On the campaign trail, Republican presidential candidate Nikki Haley has warned audiences about a growing military threat from China, arguing that its navy is catching up to the United States’.
"China has built up their military at a scary pace," Haley said in Derry, New Hampshire. China has "the largest naval fleet in the world. They had 370 ships. They'll have 400 ships in two years. We won't even have 350 ships in two decades."
Haley’s numbers, which were similar to ones she cited in the Nov. 8 Republican presidential primary debate in Miami, are about right. Naval ship counts have been a presidential campaign topic since 2012. But do they tell the whole story about naval dominance? Military experts caution that other factors, including ships’ capabilities and advanced technologies, are just as important, if not more so. The nonpartisan Congressional Research Service has called ship counts "a one-dimensional measure."

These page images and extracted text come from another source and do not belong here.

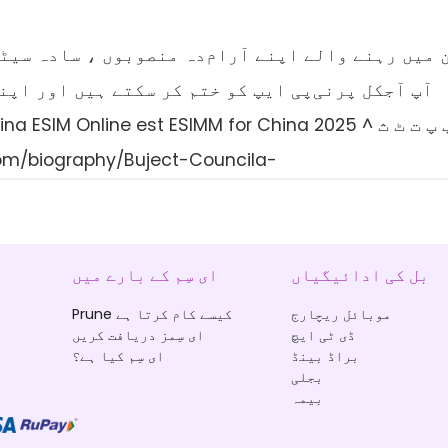
 میں رہنے والے اپنے آرام‌دہ منصوبوں ، سادہ سیٹو
آپ آجکل پرنی‌پی ایپ کو ختم کر سکتے ہیں اور اپن
ounty China ESIM Online est ESIMM for China 2025
ج چ ح خ د ڈ ذ ography/Buject-Councila
بل کی ادائیگیاں
ای سِم کے بارے میں
موبائل ریچارج
Prune کیسے کام کرتا ہے
ڈی ٹی ایچ
ای سِمز دریافت کریں
براڈ بینڈ
ای سِم کیا ہے؟
بجلی
بیمہ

Haley’s campaign did not respond to an inquiry for this article. The Pentagon’s 2023 China Military Power Report said China’s navy had about 370 warships. The fleet is expected to grow to 395 ships by 2025 and 435 ships by 2030.
The current U.S. fleet is smaller, with more than 280 vessels. The secretary of the Navy expects to reach 300 in the early 2030s.
China is surely gaining ground on the U.S., both in ship counts and overall tonnage — the combined weight of all ships, which helps quantify how many assets a navy has. When Michael O’Hanlon, a senior fellow in foreign policy at the Brookings Institution, compared the two countries’ ship tonnage a decade ago, the U.S. had a roughly 3-1 edge. Now, he said, it’s closer to a 2-1 margin.
Although "tonnage is not a perfect metric," O’Hanlon said, simply counting ships "is a terrible one."
Lance Janda, a Cameron University military historian, said the Chinese navy includes many smaller ships and handles regional duties primarily.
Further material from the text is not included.